As every business wants to become a data-driven organisation, the potential benefits from virtualisation become a tempting proposition. The promises of integration, unified data, centralised governance, no replication/duplication, and real time, are all important considerations that cannot be ignored. However, the success of this will depend on various factors, including the level of maturity within the organisation.
The mentioned benefits are all complex topics, and, depending on the organisation, relate to significantly sized projects and large budgetary implications.
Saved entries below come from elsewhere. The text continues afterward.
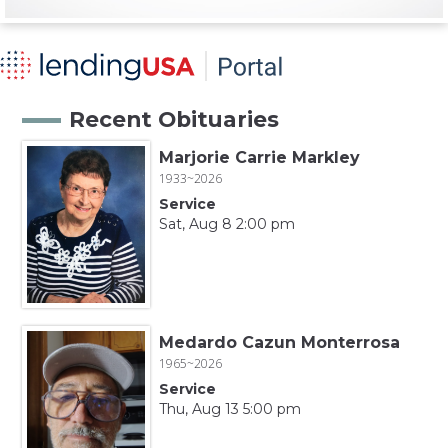
Recent Obituaries
Marjorie Carrie Markley
1933~2026
Service
Sat, Aug 8 2:00 pm
Medardo Cazun Monterrosa
1965~2026
Service
Thu, Aug 13 5:00 pm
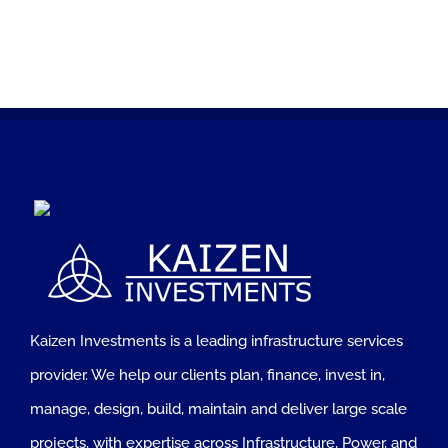
Kaizen Investments is a leading infrastructure services
provider. We help our clients plan, finance, invest in,
manage, design, build, maintain and deliver large scale
projects, with expertise across Infrastructure, Power, and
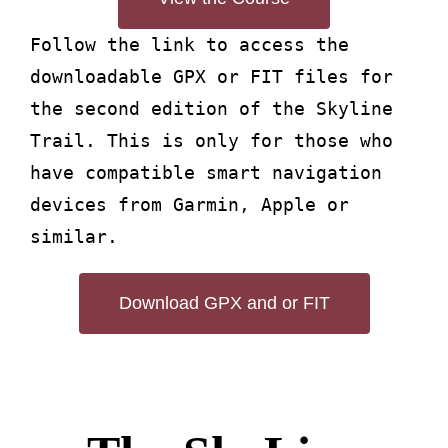
Follow the link to access the
downloadable GPX or FIT files for
the second edition of the Skyline
Trail. This is only for those who
have compatible smart navigation
devices from Garmin, Apple or
similar.
Download GPX and or FIT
Embracing benefits and minding pitfalls
Decision-makers must never assume that the adoption of a data virtualisation tool merely requires some drag-and-drop to solve an organisation’s data problems. Whilst the stated benefits can be achieved, a well-defined data strategy and supporting data architecture should justify the implementation of data virtualisation. The size of the organisation, volume of data, complexity of business rules, and state of the existing data platform are all important considerations in the establishment of data virtualisation. It certainly does not eliminate the need for typical data structures that we have become accustomed to. The data lake, data warehouse, or operational data store might still be required and ultimately be another data source to the data virtualisation layer.
Data virtualisation will not fix the underlying problem of poor data quality. It comes down to first getting the basics around data right, ensuring a solid data foundation is in place and then looking at these tools as a next step.
Of course, there are times when virtualisation will not be the best fit or is being used within a hybrid. For example, the efficiency and effectiveness of virtualisations combined with the robustness and best practices of well-architected data pipelines and the many utilities within the clouds. Ultimately, it depends on the organisation and what it is willing to do on the journey to become a data-driven enterprise.